Using the defined deployment strategy in the above example, the following is an example of how it may process:

Start
|
| prepare ntp-node           <SUCCESS>
| deploy ntp-node            <SUCCESS>
V
| prepare control-nodes      <SUCCESS>
| deploy control-nodes       <SUCCESS>
V
| prepare monitoring-nodes   <SUCCESS>
| deploy monitoring-nodes    <SUCCESS>
V
| prepare compute-nodes-2    <SUCCESS>
| deploy compute-nodes-2     <SUCCESS>
V
| prepare compute-nodes-1    <SUCCESS>
| deploy compute-nodes-1     <SUCCESS>
|
Finish (success)

If there were a failure in preparing the ntp-node, the following would be the result:

Start
|
| prepare ntp-node           <FAILED>
| deploy ntp-node            <FAILED, due to prepare failure>
V
| prepare control-nodes      <FAILED, due to dependency>
| deploy control-nodes       <FAILED, due to dependency>
V
| prepare monitoring-nodes   <SUCCESS>
| deploy monitoring-nodes    <SUCCESS>
V
| prepare compute-nodes-2    <FAILED, due to dependency>
| deploy compute-nodes-2     <FAILED, due to dependency>
V
| prepare compute-nodes-1    <FAILED, due to dependency>
| deploy compute-nodes-1     <FAILED, due to dependency>
|
Finish (failed due to critical group failed)

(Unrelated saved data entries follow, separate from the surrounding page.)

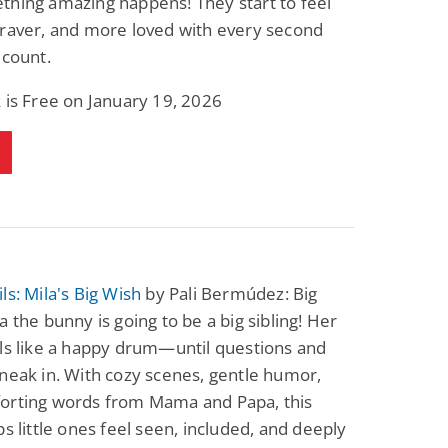
thing amazing happens! They start to feel
braver, and more loved with every second
 count.
 is Free on January 19, 2026
ls: Mila's Big Wish
by Pali Bermúdez: Big
a the bunny is going to be a big sibling! Her
ls like a happy drum—until questions and
neak in. With cozy scenes, gentle humor,
orting words from Mama and Papa, this
ps little ones feel seen, included, and deeply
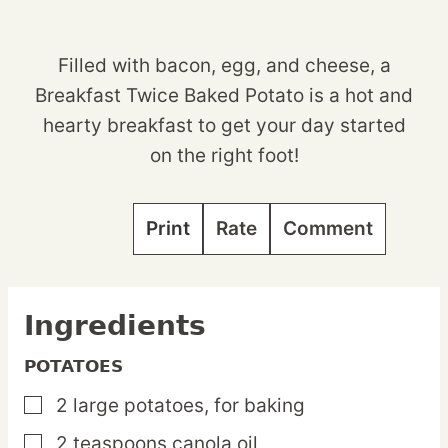
Filled with bacon, egg, and cheese, a
Breakfast Twice Baked Potato is a hot and
hearty breakfast to get your day started
on the right foot!
Print
Rate
Comment
Ingredients
POTATOES
2
large
potatoes,
for baking
▢
2
teaspoons
canola oil
▢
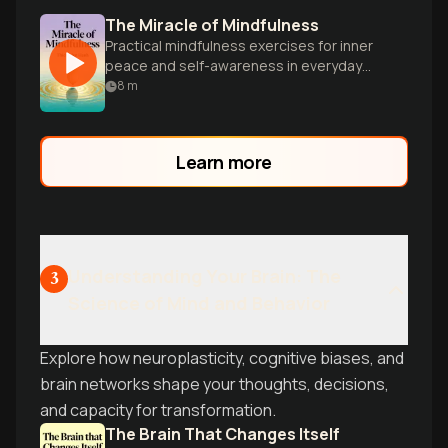
The Miracle of Mindfulness
Practical mindfulness exercises for inner
peace and self-awareness in everyday
life.
8
m
Learn more
Understanding Your Brain: The
3
Science of Mind and Behavior
Explore how neuroplasticity, cognitive biases, and
brain networks shape your thoughts, decisions,
and capacity for transformation.
The Brain That Changes Itself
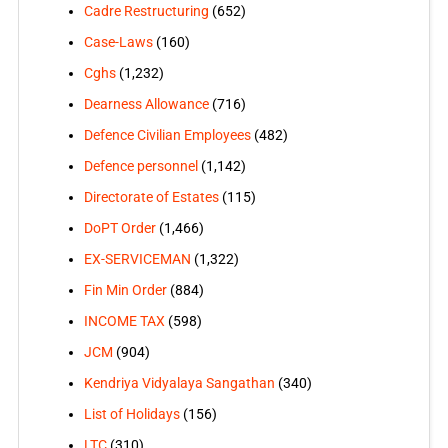
Cadre Restructuring
(652)
Case-Laws
(160)
Cghs
(1,232)
Dearness Allowance
(716)
Defence Civilian Employees
(482)
Defence personnel
(1,142)
Directorate of Estates
(115)
DoPT Order
(1,466)
EX-SERVICEMAN
(1,322)
Fin Min Order
(884)
INCOME TAX
(598)
JCM
(904)
Kendriya Vidyalaya Sangathan
(340)
List of Holidays
(156)
LTC
(310)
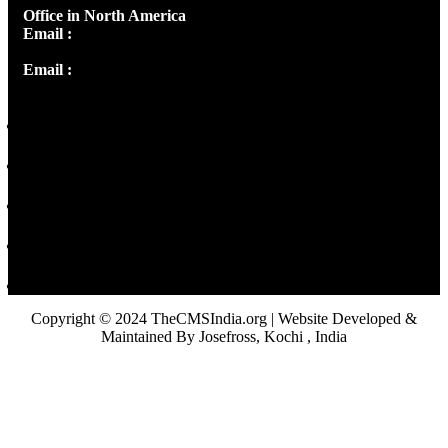
Office in North America
Email :
info@thecmsindia.org
Email :
library@thecmsindia.org
Copyright © 2024 TheCMSIndia.org | Website Developed &
Maintained By Josefross, Kochi , India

If a failure occurred during the deploy of compute-nodes-2, the following would result:

Start
|
| prepare ntp-node           <SUCCESS>
| deploy ntp-node            <SUCCESS>
V
| prepare control-nodes      <SUCCESS>
| deploy control-nodes       <SUCCESS>
V
| prepare monitoring-nodes   <SUCCESS>
| deploy monitoring-nodes    <SUCCESS>
V
| prepare compute-nodes-2    <SUCCESS>
| deploy compute-nodes-2     <FAILED>
V
| prepare compute-nodes-1    <SUCCESS>
| deploy compute-nodes-1     <SUCCESS>
|
Finish (success with some nodes/groups failed)

Schemas

A new schema will need to be provided by Shipyard to validate the DeploymentStrategy document.

Documentation

The Shipyard action documentation will need to include details defining the DeploymentStrategy document (mostly as defined here), as well as the update to the DeploymentConfiguration document to contain the name of the DeploymentStrategy document.